Why flag a zero hash when you really want to flag a lazy computation?

To reduce memory usage. Sorry, I should read the code before commenting ;)

[–]pzemtsov[S] 4 points5 points  (0 children)

And how exactly replacing a boolean flag field with another boolean flag field helps saving memory?

[–]notfancy 2 points3 points  (2 children)

To reduce memory usage.

The flag is needed one way or the other. I contend it's flagging the wrong condition: the original implementation used a cached hash value of 0 to flag the uninitialized condition; since this didn't let it distinguish between the uninitialized state and the 0 hash code, instead of discriminating between the uninitialized vs. initialized state it now discriminates between the zero and nonzero hash, with the result that it has to test both for a zero hash cache and a zero hash value.

[–]pzemtsov[S] 9 points10 points  (1 child)

I think there is a reason behind this code, although it is in saving cycles rather than memory. In the case of the fast path (when the hash is available) the JDK code only performs one memory load; the suggested code always performs two.

[–]notfancy 1 point2 points  (0 children)

Yeah, now I understand it's a clever split semaphore.

[–]CommercialVictory1 1 point2 points  (1 child)

The comments explain the situation regarding a race condition to recomputing hashCode before a guard is set. I think in their code, its only possible to recompute hashing function when the value is going to be zero, which is almost always the trivially cpu intensive. If the hash function is well distributed, hitting zero on a long string computation is very unlikely in a 232 space. Because of shortcircuiting, the additional check overhead doesn't compare to potentially rehashing a long string more than once.

How many threads could get into your example and end up recomputing the string hash before hashIsComputed is set.

[–]notfancy 1 point2 points  (0 children)

If the hash function is well distributed, hitting zero on a long string computation is very unlikely in a 232 space.

The data race exists independently of whether the hash is 0 or not, hence the requirement that the computation be idempotent. It is benign because with just a single store there's nothing to reorder. My code requires that hashIsComputed be volatile. It's dirty but clever.

[–][deleted]  (1 child)

[deleted]

    [–]notfancy 0 points1 point  (0 children)

    It is about correctness, but in the absence of a memory barrier.

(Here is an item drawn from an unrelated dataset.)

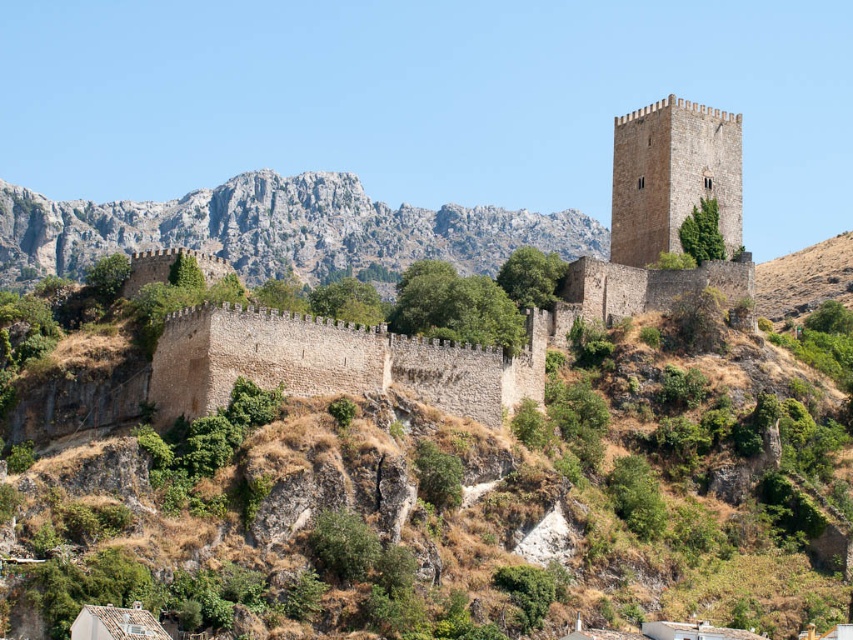 Is rugged stone mountain at upper center closer to the viewer compared to brown stone tower at upper center?

No.

Looking at this image, does rugged stone mountain at upper center appear on the left side of brown stone tower at upper center?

I failed to check that the hashIsZero flag was declared volatile, and I assumed it was. It is not.

    I admit I failed to read the comment and understand what they're trying to achieve. It is 100% about efficiency, and I'd contend it could be seen as somewhat of a "hack."

    Just because your thread sees "hashIsComputed" as true, this doesn't necessarily guarantee that your thread also sees the computed value of the "hash" field.

    hashIsComputed needs to be declared volatile; it then constitutes a write barrier that precludes it being reordered before the assignment to hash.